GÜNEŞTEN BAĞIMSIZ HAYAT
1970’lere kadar, bilim adamları, yeryüzünde yukarıda bahsettiğim yaşam döngüsünden bağımsız bir hayat formu olamayacağını düşünüyorlardı.
Ancak 1977 yılında Galagapos yarığına yapılan bir derin su dalışında, ışığın olmadığı, yaşamı destekleyecek hiç bir unsurun bulunmadığının düşünüldüğü, çok yüksek basınçlı derinliklerde, dev tüp solucanları, deniz tarakları, karidesler ve midyeler keşfedildi. Bilimadamları şaşkına döndüler. Bu derinlikte, ışığın ve enerjinin olmadığı bir ortamda, bu canlıların yaşamlarını nasıl sürdürebildikleri büyük bir tartışma konusu oldu.
Tüm bu yaratıklar, okyanusun tabanında bulunan volkanik bir etkinlik olan hidrotermal bacaların etrafında yaşıyorlardı. Bu bacalar okyanusun içine hidrojen veye hidrojen sülfid gibi reaksyonel kimyasallar salıyorlardı.
Bazı tür bakteriler, bu bacalardan yayılan reaksiyonel kimyasalları enerjiye dönüştürebiliyorlardı! Bu “kimyasalsentez”in anlaşılması biyoloji için bir devrim niteliğindeydi. Güneşten bağımsız yaşam, dünya üzerinde keşfedilmişti.
EUROPA'NIN OKYANUSLARI
Çapı sadece 3.100 km olan Europa, bizim uydumuz “ay”dan biraz daha ufaktır. Bu buzdan dünyanın yüzeyinin altında sıvı bir okyanus olduğu pek çok bilimadamı tarafından olumlanan bir teoridir.

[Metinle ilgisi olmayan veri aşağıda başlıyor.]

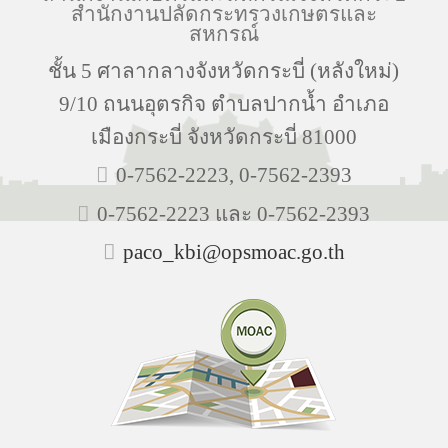
สำนักงานปลัดกระทรวงเกษตรและ
สหกรณ์
ชั้น 5 ศาลากลางจังหวัดกระบี่ (หลังใหม่)
9/10 ถนนอุตรกิจ ตำบลปากน้ำ อำเภอ
เมืองกระบี่ จังหวัดกระบี่ 81000
0-7562-2223, 0-7562-2393
0-7562-2223 และ 0-7562-2393
paco_kbi@opsmoac.go.th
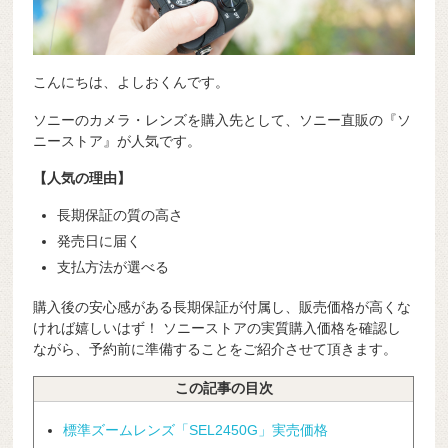
こんにちは、よしおくんです。
ソニーのカメラ・レンズを購入先として、ソニー直販の『ソ
ニーストア』が人気です。
【人気の理由】
長期保証の質の高さ
発売日に届く
支払方法が選べる
購入後の安心感がある長期保証が付属し、販売価格が高くな
ければ嬉しいはず！ ソニーストアの実質購入価格を確認し
ながら、予約前に準備することをご紹介させて頂きます。
この記事の目次
標準ズームレンズ「SEL2450G」実売価格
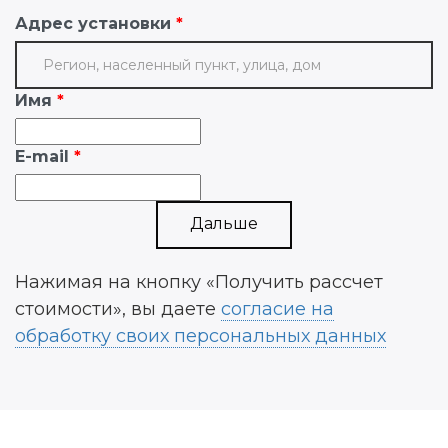
Адрес установки
Имя
E-mail
Дальше
Нажимая на кнопку «Получить рассчет
стоимости», вы даете
согласие на
обработку своих персональных данных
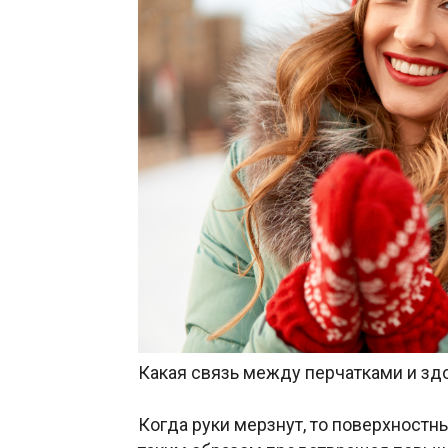
Какая связь между перчатками и з
Когда руки мерзнут, то поверхностны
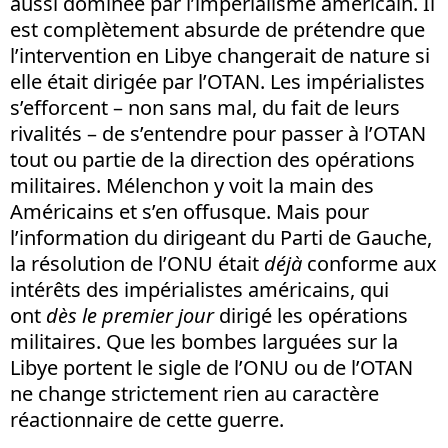
aussi dominée par l’impérialisme américain. Il
est complètement absurde de prétendre que
l’intervention en Libye changerait de nature si
elle était dirigée par l’OTAN. Les impérialistes
s’efforcent – non sans mal, du fait de leurs
rivalités – de s’entendre pour passer à l’OTAN
tout ou partie de la direction des opérations
militaires. Mélenchon y voit la main des
Américains et s’en offusque. Mais pour
l’information du dirigeant du Parti de Gauche,
la résolution de l’ONU était
déjà
conforme aux
intérêts des impérialistes américains, qui
ont
dès le premier jour
dirigé les opérations
militaires. Que les bombes larguées sur la
Libye portent le sigle de l’ONU ou de l’OTAN
ne change strictement rien au caractère
réactionnaire de cette guerre.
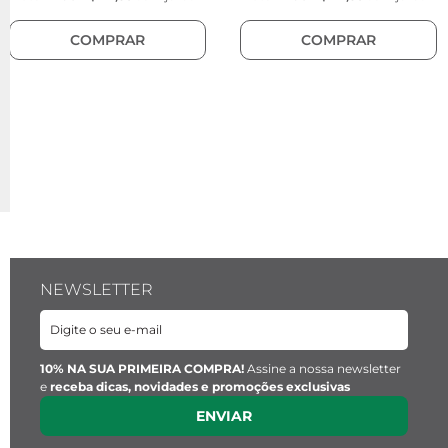
Tentar utilizar uma única palavra.
Utilizar termos genéricos na busca.
Procurar utilizar sinônimos ao termo desejado.
NEWSLETTER
10% NA SUA PRIMEIRA COMPRA!
Assine a nossa newsletter
e
receba dicas, novidades e promoções exclusivas
ENVIAR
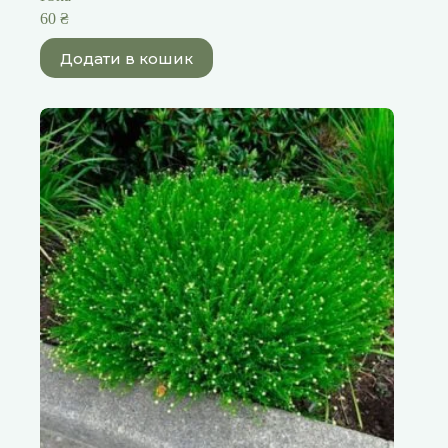
60
₴
Додати в кошик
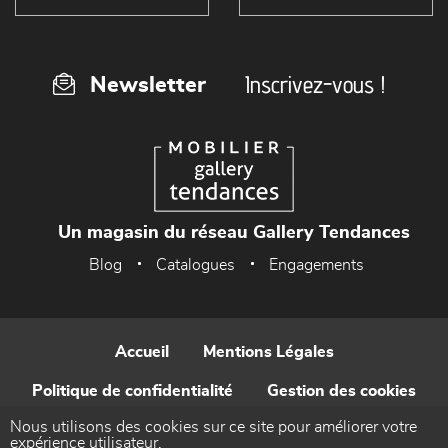
Inscrivez-vous !
Newsletter
Un magasin du réseau Gallery Tendances
Blog
Catalogues
Engagements
Accueil
Mentions Légales
Politique de confidentialité
Gestion des cookies
Nous utilisons des cookies sur ce site pour améliorer votre
Contact
expérience utilisateur.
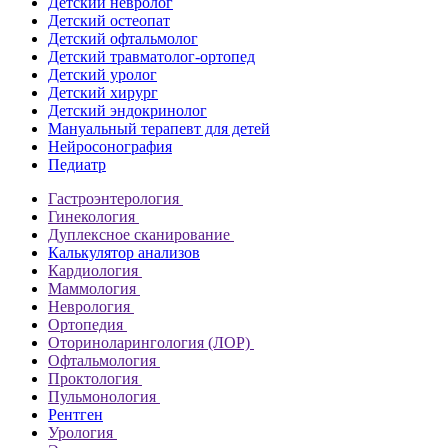
Детский невролог
Детский остеопат
Детский офтальмолог
Детский травматолог-ортопед
Детский уролог
Детский хирург
Детский эндокринолог
Мануальный терапевт для детей
Нейросонография
Педиатр
Гастроэнтерология
Гинекология
Дуплексное сканирование
Калькулятор анализов
Кардиология
Маммология
Неврология
Ортопедия
Оториноларингология (ЛОР)
Офтальмология
Проктология
Пульмонология
Рентген
Урология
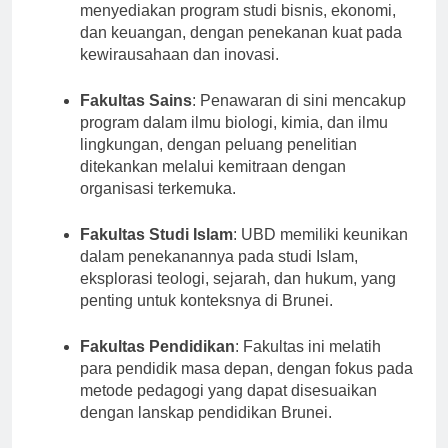
Fakultas Bisnis dan Ekonomi
: Fakultas ini
menyediakan program studi bisnis, ekonomi,
dan keuangan, dengan penekanan kuat pada
kewirausahaan dan inovasi.
Fakultas Sains
: Penawaran di sini mencakup
program dalam ilmu biologi, kimia, dan ilmu
lingkungan, dengan peluang penelitian
ditekankan melalui kemitraan dengan
organisasi terkemuka.
Fakultas Studi Islam
: UBD memiliki keunikan
dalam penekanannya pada studi Islam,
eksplorasi teologi, sejarah, dan hukum, yang
penting untuk konteksnya di Brunei.
Fakultas Pendidikan
: Fakultas ini melatih
para pendidik masa depan, dengan fokus pada
metode pedagogi yang dapat disesuaikan
dengan lanskap pendidikan Brunei.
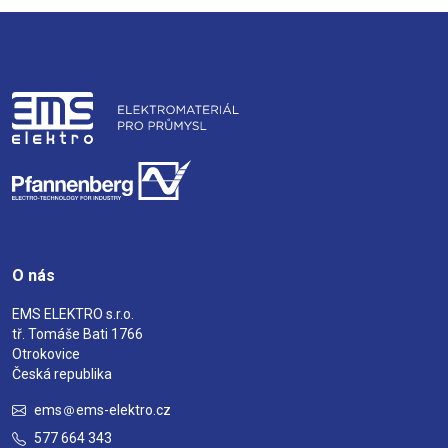
O nás
EMS ELEKTRO s.r.o.
tř. Tomáše Bati 1766
Otrokovice
Česká republika
ems
ems-elektro.cz
577 664 343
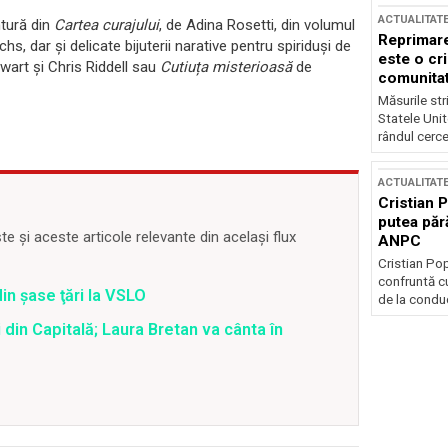
ACTUALITAT
ntură din
Cartea curajului
, de Adina Rosetti, din volumul
Reprimare
ichs, dar și delicate bijuterii narative pentru spiriduși de
este o cri
ewart și Chris Riddell sau
Cutiuța misterioasă
de
comunitate
Măsurile stri
Statele Unit
rândul cerce
ACTUALITAT
Cristian 
putea păr
 și aceste articole relevante din același flux
ANPC
Cristian Po
confruntă cu
din şase ţări la VSLO
de la conduc
 din Capitală; Laura Bretan va cânta în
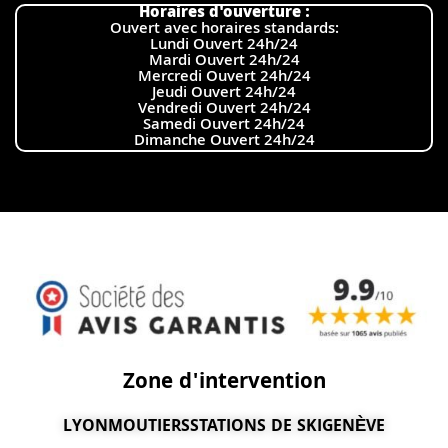
Horaires d'ouverture :
Ouvert avec horaires standards:
Lundi Ouvert 24h/24
Mardi Ouvert 24h/24
Mercredi Ouvert 24h/24
Jeudi Ouvert 24h/24
Vendredi Ouvert 24h/24
Samedi Ouvert 24h/24
Dimanche Ouvert 24h/24
Zone d'intervention
LYON
MOUTIERS
STATIONS DE SKI
GENÈVE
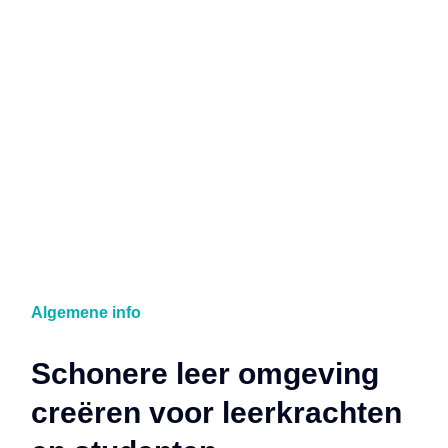
Algemene info
Schonere leer omgeving
creëren voor leerkrachten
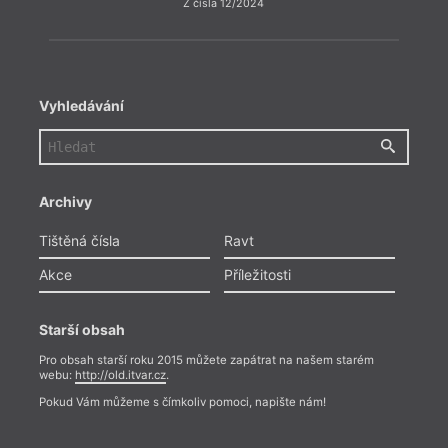
Z čísla 12/2024
Vyhledávání
Archivy
Tištěná čísla
Ravt
Akce
Příležitosti
Starší obsah
Pro obsah starší roku 2015 můžete zapátrat na našem starém
webu:
http://old.itvar.cz
.
Pokud Vám můžeme s čímkoliv pomoci, napište nám!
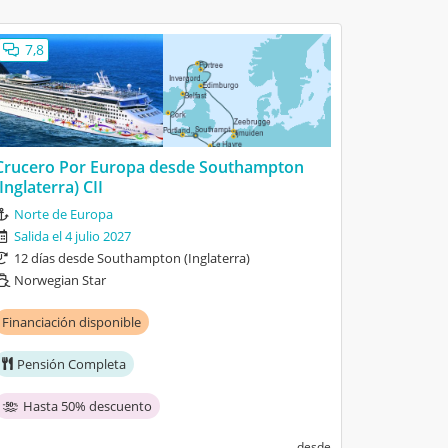
7,8
Crucero Por Europa desde Southampton
(Inglaterra) CII
Norte de Europa
Salida el 4 julio 2027
12 días desde Southampton (Inglaterra)
Norwegian Star
Financiación disponible
Pensión Completa
Hasta 50% descuento
desde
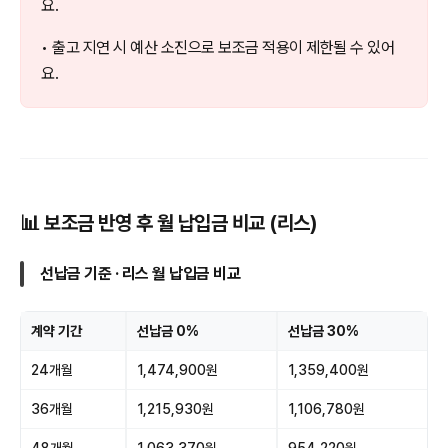
요.
• 출고 지연 시 예산 소진으로 보조금 적용이 제한될 수 있어
요.
📊 보조금 반영 후 월 납입금 비교 (리스)
선납금 기준 · 리스 월 납입금 비교
계약 기간
선납금 0%
선납금 30%
24개월
1,474,900원
1,359,400원
36개월
1,215,930원
1,106,780원
48개월
1,063,370원
954,220원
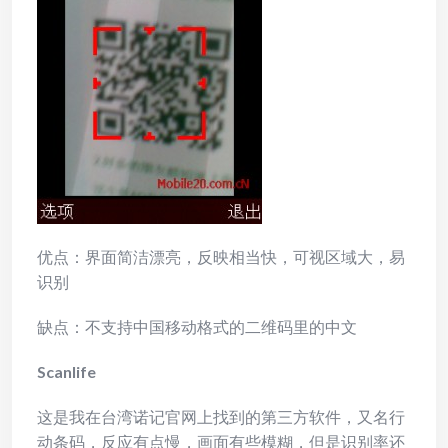
优点：界面简洁漂亮，反映相当快，可视区域大，易
识别
缺点：不支持中国移动格式的二维码里的中文
Scanlife
这是我在台湾诺记官网上找到的第三方软件，又名行
动条码，反应有点慢，画面有些模糊，但是识别率还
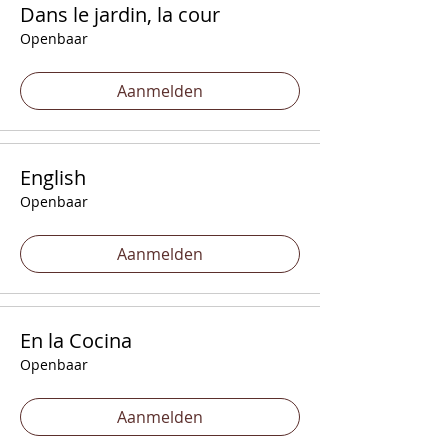
Dans le jardin, la cour
Openbaar
Aanmelden
English
Openbaar
Aanmelden
En la Cocina
Openbaar
Aanmelden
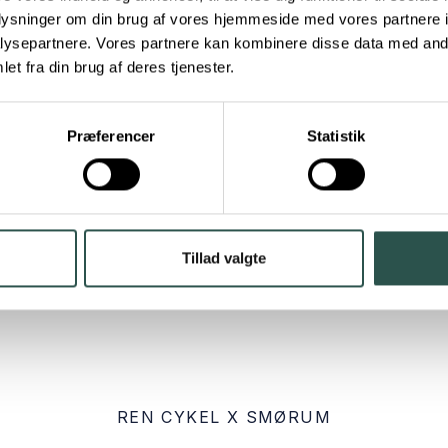
oplysninger om din brug af vores hjemmeside med vores partnere i
ysepartnere. Vores partnere kan kombinere disse data med andr
et fra din brug af deres tjenester.
Præferencer
Statistik
Tillad valgte
REN CYKEL X SMØRUM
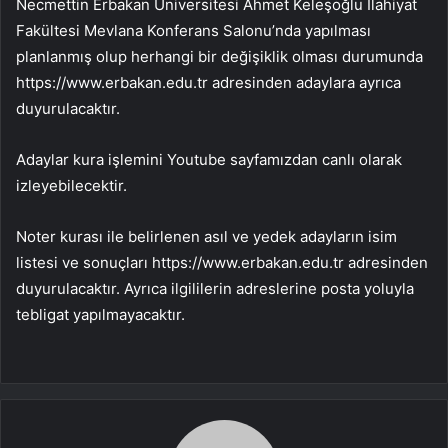
Necmettin Erbakan Üniversitesi Ahmet Keleşoğlu İlahiyat
Fakültesi Mevlana Konferans Salonu’nda yapılması
planlanmış olup herhangi bir değişiklik olması durumunda
https://www.erbakan.edu.tr adresinden adaylara ayrıca
duyurulacaktır.
Adaylar kura işlemini Youtube sayfamızdan canlı olarak
izleyebilecektir.
Noter kurası ile belirlenen asıl ve yedek adayların isim
listesi ve sonuçları https://www.erbakan.edu.tr adresinden
duyurulacaktır. Ayrıca ilgililerin adreslerine posta yoluyla
tebligat yapılmayacaktır.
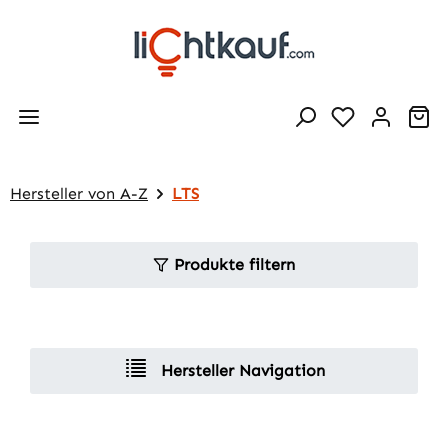
Zum Hauptinhalt springen
Wa
Hersteller von A-Z
LTS
Produkte filtern
Hersteller Navigation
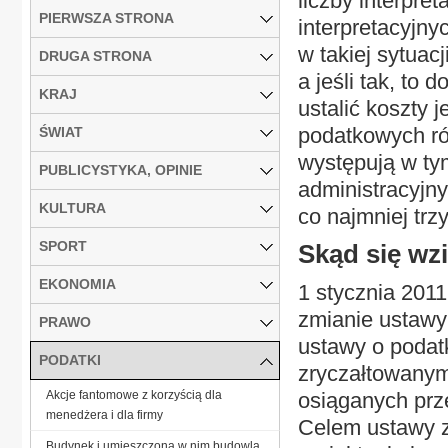
liczby interpre
PIERWSZA STRONA
interpretacyjny
w takiej sytuac
DRUGA STRONA
a jeśli tak, to 
KRAJ
ustalić koszty 
podatkowych ró
ŚWIAT
występują w ty
PUBLICYSTYKA, OPINIE
administracyj
KULTURA
co najmniej trz
SPORT
Skąd się wz
EKONOMIA
1 stycznia 2011
zmianie ustawy
PRAWO
ustawy o poda
PODATKI
zryczałtowany
Akcje fantomowe z korzyścią dla
osiąganych prze
menedżera i dla firmy
Celem ustawy z
Budynek i umieszczona w nim budowla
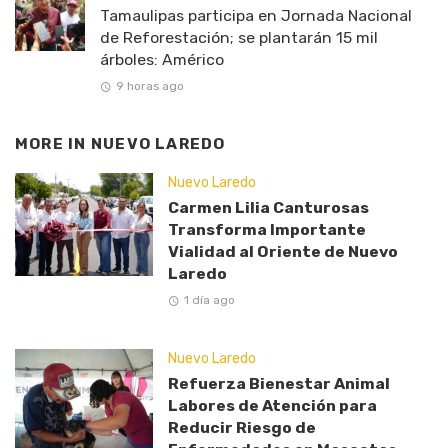
Tamaulipas participa en Jornada Nacional
de Reforestación; se plantarán 15 mil
árboles: Américo
9 horas ago
MORE IN
NUEVO LAREDO
Nuevo Laredo
Carmen Lilia Canturosas
Transforma Importante
Vialidad al Oriente de Nuevo
Laredo
1 día ago
Nuevo Laredo
Refuerza Bienestar Animal
Labores de Atención para
Reducir Riesgo de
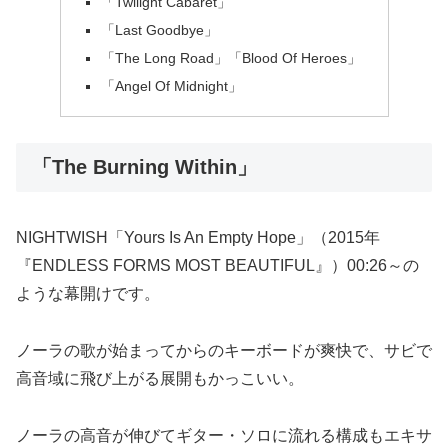
「Twilight Cabaret」
「Last Goodbye」
「The Long Road」「Blood Of Heroes」
「Angel Of Midnight」
「The Burning Within」
NIGHTWISH「Yours Is An Empty Hope」（2015年
『ENDLESS FORMS MOST BEAUTIFUL』）00:26～の
ような幕開けです。
ノーラの歌が始まってからのキーボードが爽快で、サビで
高音域に飛び上がる展開もかっこいい。
ノーラの高音が伸びてギター・ソロに流れる構成もエキサ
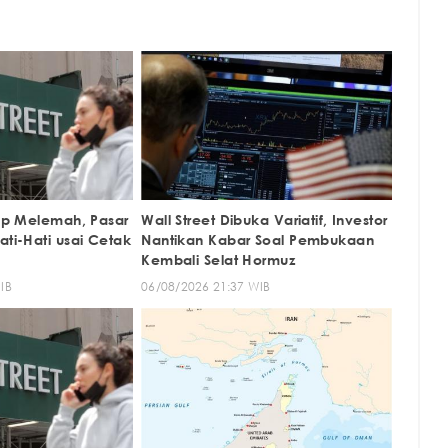
tup Melemah, Pasar
Wall Street Dibuka Variatif, Investor
ati-Hati usai Cetak
Nantikan Kabar Soal Pembukaan
Kembali Selat Hormuz
IB
06/08/2026 21:37 WIB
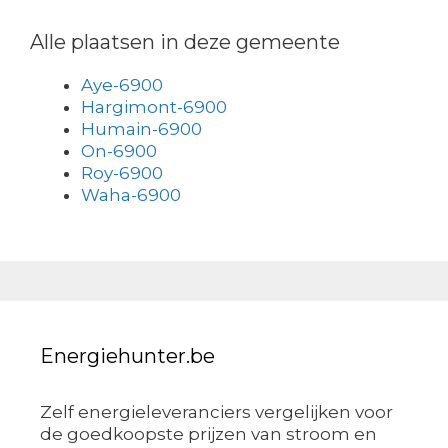
Alle plaatsen in deze gemeente
Aye-6900
Hargimont-6900
Humain-6900
On-6900
Roy-6900
Waha-6900
Energiehunter.be
Zelf energieleveranciers vergelijken voor
de goedkoopste prijzen van stroom en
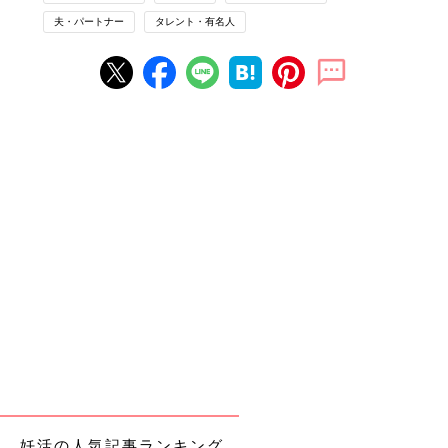
た。夫のうれしそうな様子を見て、私もやっと『いろいろあった
夫・パートナー
タレント・有名人
けど、よかった〜』と涙が出ました。とはいえ、夫も『まだ安心
はできないね』と。2人とも慎重派なんです（笑）」
「胎動（※おなかの中で赤ちゃんが動くこと）を感じるようにな
って、ようやく安心できた」という竹内さんに、マタニティライ
フの過ごし方を教えてもらいました。
●竹内由恵「静岡に住みながらできるフリーの活動を始めていた
ので、本当はもっと仕事をしたかったのですが、新型コロナウイ
ルスの影響もあり、あまりできなくなってしまって……。でも、
それはしょうがないと気持ちを切り替えて、妊娠中は自分が好き
なことや今できることをいろいろやりました。もともと好きだっ
たコーヒーについて勉強して資格を取ったり、パッチワーク教室
に通って赤ちゃんのおくるみも作りました。新しいことを始めた
ことで達成感も生まれ、楽しかったです」
もちろん、夫婦の時間も大切に
妊活の人気記事ランキング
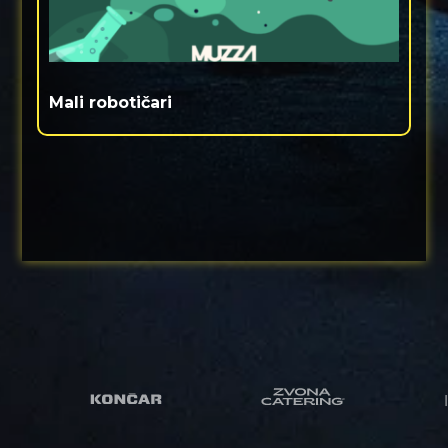
Mali robotičari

Yüzeyi buzdan oluşan bu küçük dünyanın çekirdeği, Jupiter’in çekim gücüyle sürekli sıkıştırılmakta ve üzerinde ciddi bir baskı oluşmakta. Bu da bize çekirdeğinin sıcak olacağını düşündürüyor.
Eğer sanıldığı gibi Europa’nın çekirdeği sıcak ise, okyanus tabanında bu bacaların etrafında birbirinden yalıtılmış durumdaki ılık vahaların olma olasılığı çok yüksek. Belki de bu bacalardan okyanusa süzülen kaynayan sıvılar, yukarıdan sızan ölümcül soğuğu yok ediyor, deniz dibinde sıcacık bölgeler oluşturuyor. Başka bir deyişle, bildiğimiz anlamda “yaşam”ı destekleyecek tüm unsurlar Europa’da varolabilir.
Eğer Europa’nın balıkları varsa dünya okyanuslarının sakinlerine benzerlik herhalde kaçınılmaz olacaktır. Evrim aynı hareket problemleri için benzer çözümler bulmak zorundadır, tıpkı ; denizlere dönen balina, yunus gibi memelilerin tekrar balığa benzemeleri gibi. Ancak Europa’nın balıklarının kuvvetle ihtimal iki önemli farkları olacaktır: Süzülecek çok fazla oksijen olmayacağı için solungaçları olmayacak, ışık kaynağının pek olmadığını düşünürsek de bildiğimiz anlamda gözleri olmayacaktır. İşte bu tür bir canlıya en çarpıcı örnek, Kör mağara Semenderi.
Europa ve güneş sistemindeki diğer egzotik dünyalar keşfedilmeyi bekliyor. Ben kendi adıma, İnsanlığın bir gün bu dünyaları hatta yıldızları ziyaret edebileceğine inanıyorum.